▶ **Data supplied**
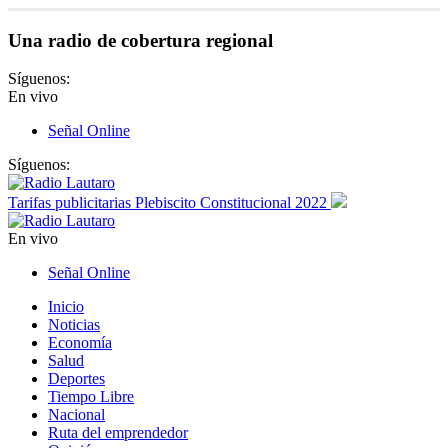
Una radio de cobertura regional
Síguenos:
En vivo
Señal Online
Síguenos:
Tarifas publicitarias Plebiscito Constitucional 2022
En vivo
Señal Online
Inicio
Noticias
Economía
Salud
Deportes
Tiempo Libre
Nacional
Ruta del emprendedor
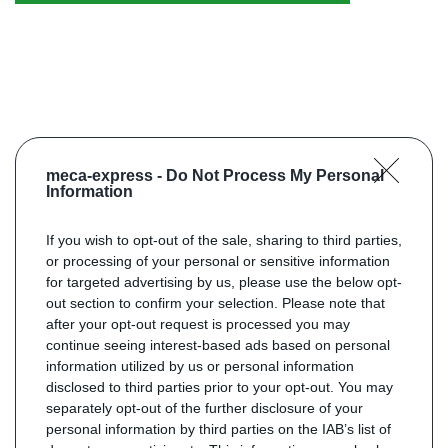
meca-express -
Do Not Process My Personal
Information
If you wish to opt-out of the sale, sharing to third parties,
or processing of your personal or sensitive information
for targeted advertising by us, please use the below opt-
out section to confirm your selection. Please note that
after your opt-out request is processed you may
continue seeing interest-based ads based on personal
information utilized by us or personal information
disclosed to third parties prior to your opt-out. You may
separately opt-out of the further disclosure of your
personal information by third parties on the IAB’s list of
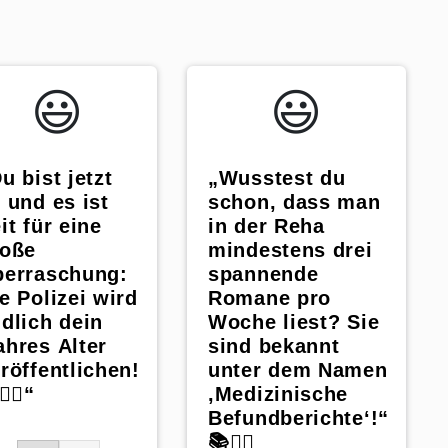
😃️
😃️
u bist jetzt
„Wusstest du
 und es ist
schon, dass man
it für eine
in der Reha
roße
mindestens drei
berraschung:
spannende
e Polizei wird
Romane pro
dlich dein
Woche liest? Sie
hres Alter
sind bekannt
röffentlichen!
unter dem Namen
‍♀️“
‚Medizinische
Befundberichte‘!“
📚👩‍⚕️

▶ **Work order**
Filter these records, keeping every line where the word "your" occurs.

▶ **Answer below**
or processing of your personal or sensitive information
out section to confirm your selection. Please note that
after your opt-out request is processed you may
disclosed to third parties prior to your opt-out. You may
separately opt-out of the further disclosure of your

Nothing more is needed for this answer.